A strange glow surrounded the crystal sphere, creating shimmery sparkles similar to a halo. Ceara’s pulse kicked. She felt Loni’s hand tighten on hers. The glow surrounded the hand Loni had left resting on the crystal, then suddenly went out. Loni jumped and Ceara heard her gasp faintly.

Then Ceara saw that familiar, distant expression enter her sister-in-law’s eyes. Ceara felt a tingling on her skin. It seemed to her that the very air in the room grew charged with some unseen force.

“I see them,” Loni whispered. “And, oh, Ceara, so much more clearly now than before. Your mum is so
lovely
!”

Ceara inched closer to the sphere, paying special attention to how she felt and any sudden movement of the babe in her womb as she directed her gaze deep into the murky crystal. The babe didn’t move. Ceara experienced no sense of weakness. Something flickered, swirled, formed into her mum’s sweet face.

Home
. The rock walls of the tower room, the arched opening that looked out on the land around the manor, her mum’s chair over near the hearth, where an afternoon fire burned cheerfully in the grate. Ceara took a deep breath and slowly released it, once again taking measure of any physical effect this connection might be having on her.
Nothing
. She felt right as rain. ’Twas Loni’s gift at work, not her own. Ceara felt certain there would be no danger to her or her child.

“Mum!” she cried, touching the fingertips of her free hand to the glass. “Oh, me sweet mum!”

Ceara’s mother gazed back at her with tears in her eyes. “Ye’re growing big with child,” she said, her voice faint but clear. “I’ve been watching ye in me ball and seeing yer middle swell, but I ne’er dreamed ye might find a way to see me as well! Ach, ’tis a miracle that brings tears to me old eyes, Ceara, me darling girl.”

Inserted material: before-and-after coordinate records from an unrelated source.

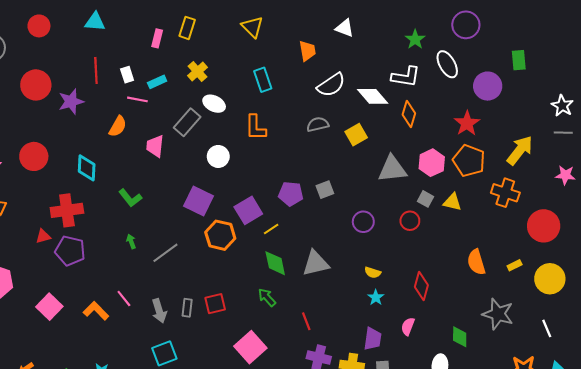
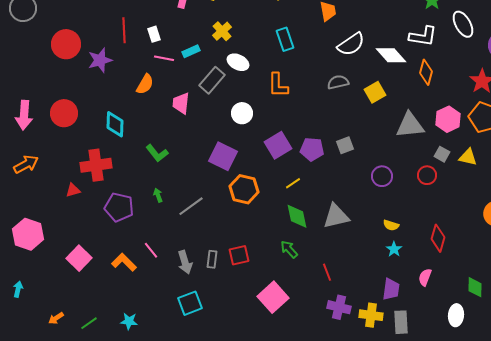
cyan rectangle: (157, 82) -> (191, 51), moved
purple square: (248, 210) -> (278, 145), moved
purple pentagon: (70, 251) -> (119, 207), moved

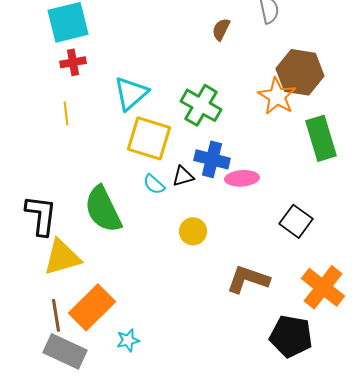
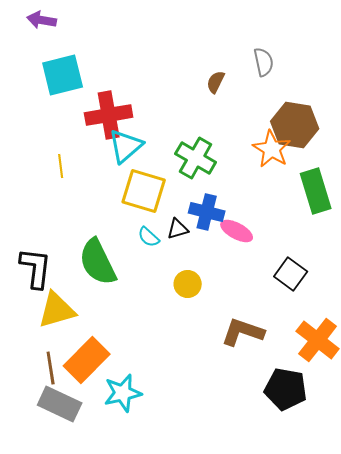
red cross: (73, 62) -> (109, 115), moved, size x1.8
pink ellipse: (242, 178) -> (237, 231), turned 32
cyan star: (128, 340) -> (123, 393), size x1.6

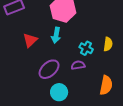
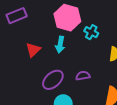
cyan cross: (86, 48) -> (91, 32), moved

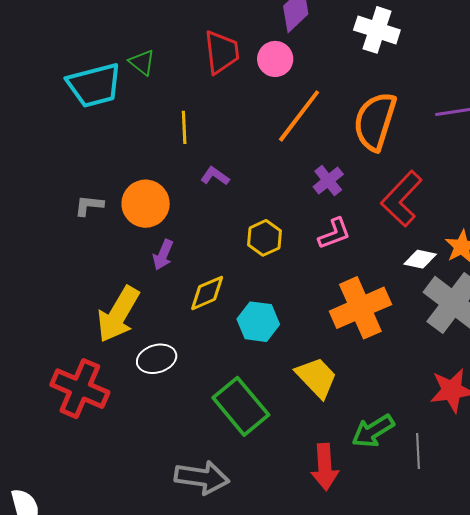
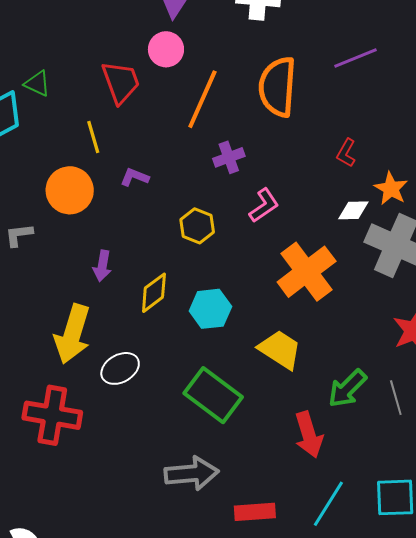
red trapezoid: (222, 52) -> (121, 82), moved
purple cross: (328, 181) -> (229, 157), moved, turned 32
red L-shape: (402, 199) -> (346, 153), moved, size x0.5
orange circle: (146, 204) -> (70, 190), moved

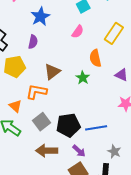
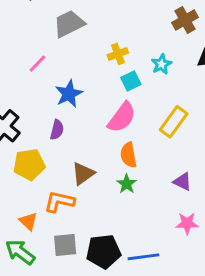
pink semicircle: (78, 32) -> (122, 117), size x1.6
orange semicircle: (95, 58) -> (129, 155), moved
gray square: (42, 122) -> (65, 245), turned 30

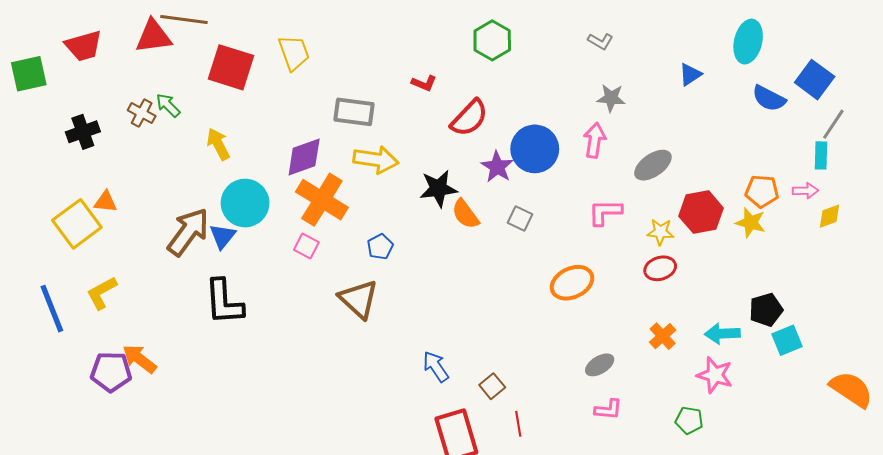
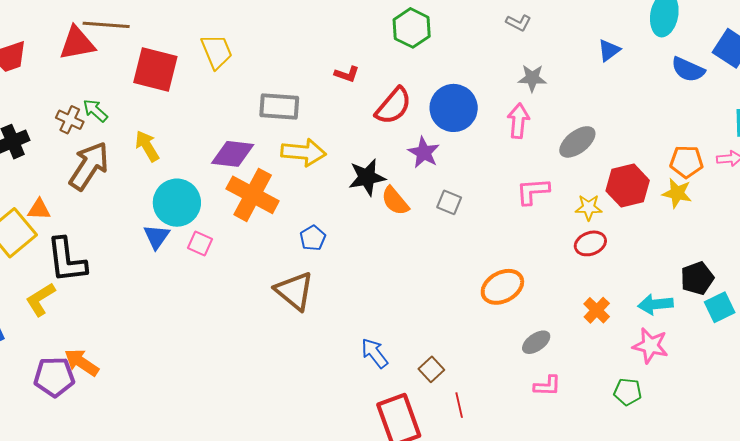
blue circle: (535, 149) -> (454, 108), moved
purple diamond: (304, 157) -> (233, 154), turned 30
brown arrow: (188, 232) -> (89, 166), moved
pink square: (306, 246) -> (200, 244), moved
orange ellipse: (572, 283) -> (502, 287), moved
black L-shape: (224, 302) -> (67, 260), moved

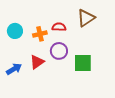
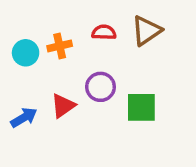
red semicircle: (59, 27) -> (104, 32), moved
orange cross: (40, 34) -> (60, 46), moved

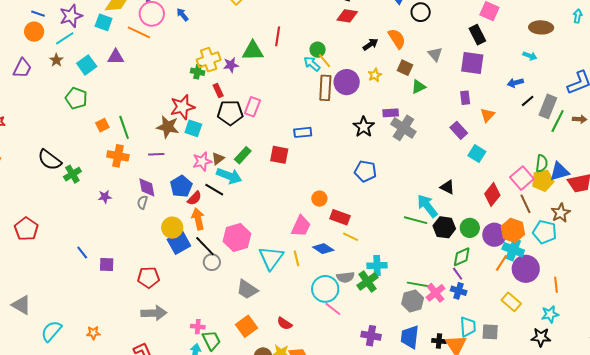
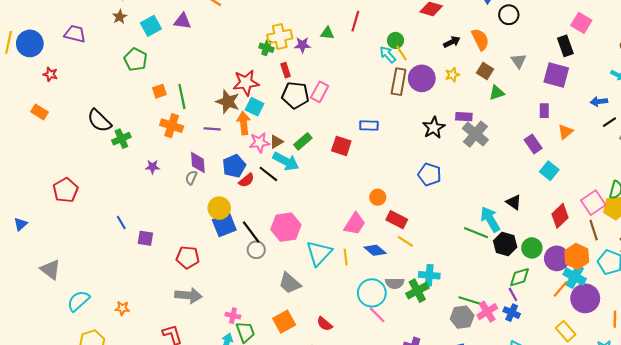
green triangle: (253, 51) -> (327, 33), size x0.6
purple trapezoid: (22, 68) -> (75, 34), moved, turned -110
orange arrow: (198, 219) -> (244, 123), moved

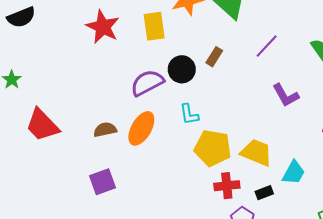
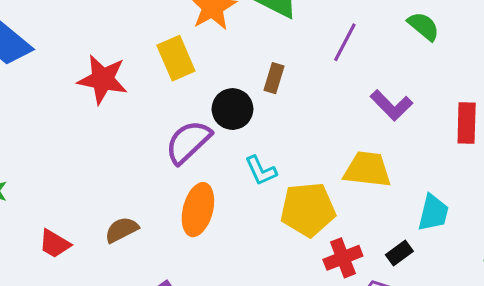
red trapezoid: (42, 125) -> (55, 244), size x0.6
brown semicircle: (105, 130) -> (122, 230), moved
yellow trapezoid: (256, 153) -> (367, 169), moved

Ceara was so happy she felt a little light-headed, not from any physical stress, but simply because she’d thought ne’er to see her mum again. Clinging tightly to her friend’s hand, she had the presence of mind to say, “Mum, ’tis me sister-in-law Loni, here with me. Ye’ve seen her before, if ye recall. She is wife to Clint, me husband’s eldest brother. Loni, meet me mum, Daireann Eibhlin O’Ceallaigh.”